En juillet, le Président de la République s’est réjoui de l’accord du Conseil sur le plan de relance européen Next Generation EU, mais je voudrais tempérer quelque peu cet enthousiasme.
En effet, les 40 milliards d’euros qui devraient être alloués à la France sont soumis à un certain nombre de contreparties. Notamment, la France va devoir présenter son plan à la Commission au début de l’année prochaine. Dès mercredi 18 novembre dernier, la Commission s’est inquiétée de la conséquence de la baisse des impôts de production sur la soutenabilité de notre dette à moyen terme. Pourtant, les analyses économiques sont assez unanimes pour dire que la baisse des impôts de production est la mesure de ce plan de relance qui aura le plus d’effet sur la croissance de moyen terme. Il se pourrait donc, parce que nous n’allons pas respecter les critères de conditionnalité, qu’une partie des aides de l’Union européenne ne nous soit jamais allouée.
Au-delà du débat sur le montant réel du plan, je formulerai trois critiques sur son contenu.
Tout d’abord, il me semble que ce plan procède un peu de l’économie circulaire : des idées plusieurs fois évoquées reviennent sans que soient apportées de véritables réponses à des faiblesses déjà identifiées.
Ainsi, 4, 7 milliards d’euros sont fléchés vers le ferroviaire pour recapitaliser la SNCF et financer des annonces déjà connues, comme la rénovation du réseau ou la suppression du glyphosate. Un focus est opéré sur le fret ferroviaire, avec la gratuité des péages ou des mesures en faveur du wagon isolé. Mais, quelle est l’articulation avec les travaux de régénération ? Avec quels sillons ? Ce sera le quatrième plan fret en vingt ans…
En outre, 6, 7 milliards d’euros sont fléchés vers la rénovation thermique des bâtiments. Le « grand plan d’investissement » de l’automne 2017 accordait déjà 9 milliards d’euros à cette politique que nous soutenons, au regard du poids du logement dans notre bilan carbone. Cependant, une étude de l’École des mines de 2019 révèle que le taux de rentabilité interne de la politique de rénovation thermique sur le seul critère des économies d’énergie est de cent vingt ans ! Si l’on s’en tient aux résultats de cette étude, il faudrait plutôt concentrer les moyens publics vers les fournisseurs, de manière à ce qu’ils améliorent la qualité de la rénovation et qu’ils en diminuent le coût, plutôt que vers les consommateurs.

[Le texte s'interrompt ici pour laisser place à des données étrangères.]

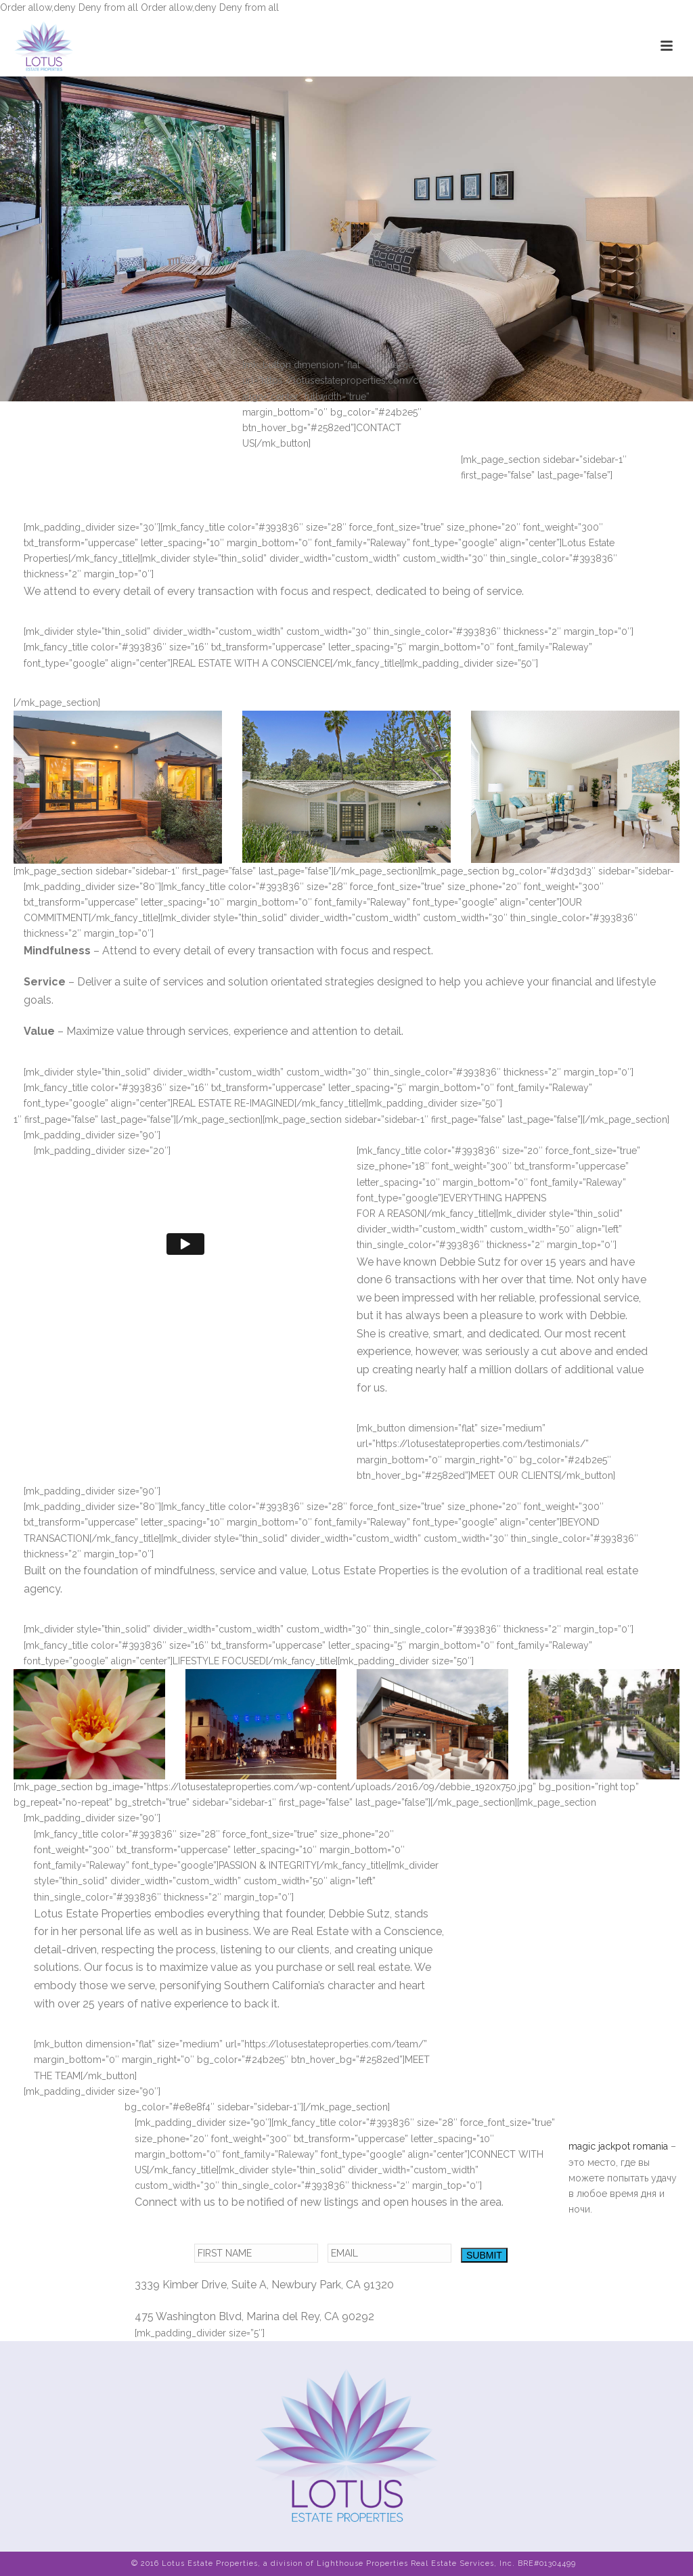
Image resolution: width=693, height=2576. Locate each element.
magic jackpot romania (618, 2146)
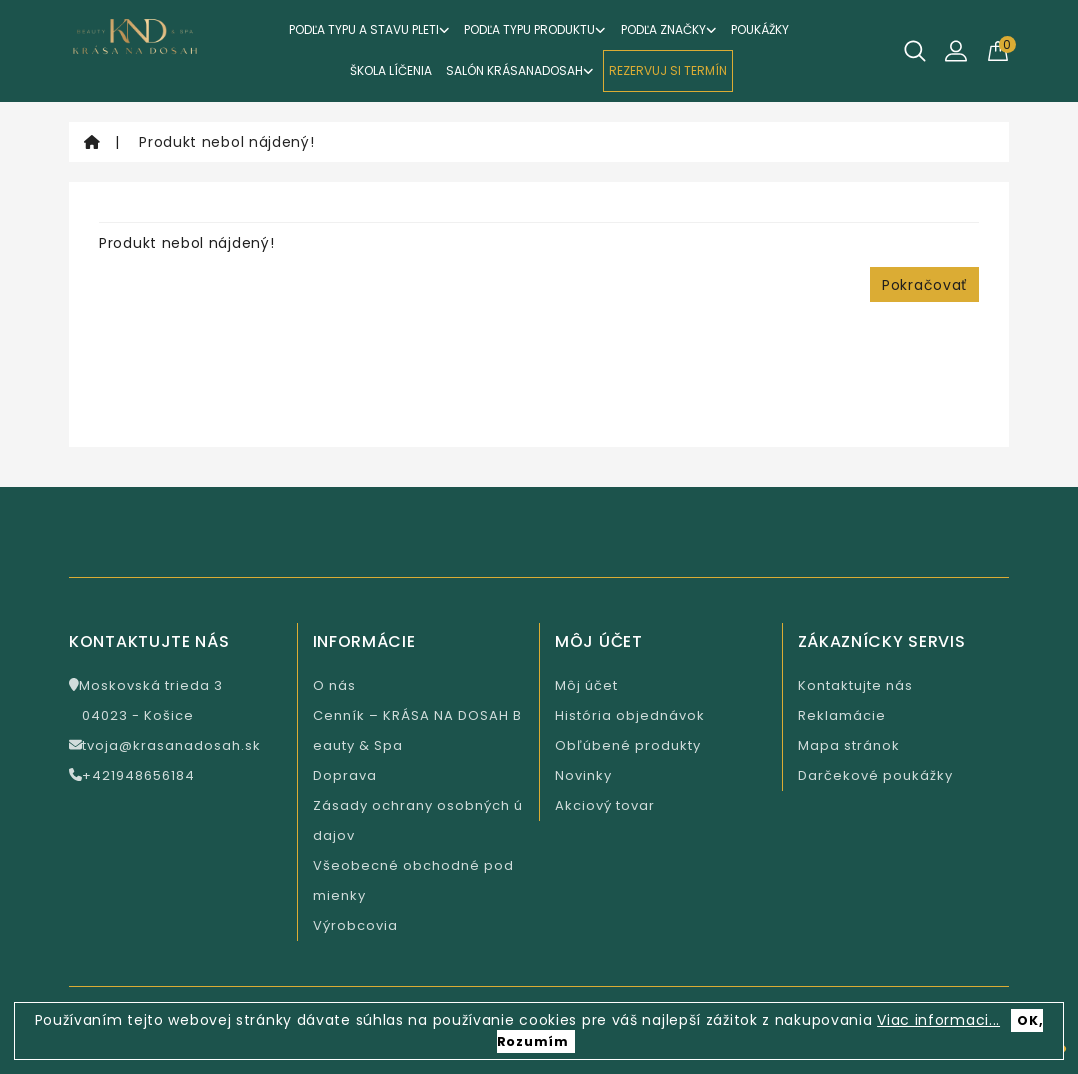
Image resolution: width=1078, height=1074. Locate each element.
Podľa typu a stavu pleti (369, 29)
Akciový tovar (605, 805)
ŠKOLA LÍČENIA (391, 70)
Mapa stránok (849, 745)
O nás (334, 685)
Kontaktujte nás (855, 685)
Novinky (583, 775)
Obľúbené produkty (628, 745)
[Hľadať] (915, 51)
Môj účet (586, 685)
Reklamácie (842, 715)
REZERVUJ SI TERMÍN (668, 70)
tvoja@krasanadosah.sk (165, 745)
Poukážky (760, 29)
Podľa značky (669, 29)
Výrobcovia (355, 925)
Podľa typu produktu (535, 29)
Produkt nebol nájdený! (226, 142)
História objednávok (630, 715)
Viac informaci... (938, 1020)
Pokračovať (924, 285)
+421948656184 (132, 775)
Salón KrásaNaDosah (520, 70)
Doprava (345, 775)
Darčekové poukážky (875, 775)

C’est d’autant plus indispensable, si l’on veut engager ce mouvement dans la durée, que le budget de MaPrimeRénov’ n’est augmenté que temporairement.
Ensuite, 1, 2 milliard d’euros sont fléchés vers l’agriculture : souveraineté alimentaire, transition agroécologique, accompagnement de l’agriculture et de la forêt dans l’adaptation au changement climatique… Des thèmes qui ne sont pas nouveaux. Mais quelles sont les réponses aux problèmes structurels de notre agriculture ? La ferme France perd de la valeur ajoutée, de l’emploi et de la compétitivité.
Le Président de la République, lors de la présentation du plan de relance, a dit : « La véritable ambition de France Relance n’est pas tant dans l’importance des moyens mobilisés pour soutenir l’activité à court terme, que dans la philosophie de transformation qui sous-tend le plan. »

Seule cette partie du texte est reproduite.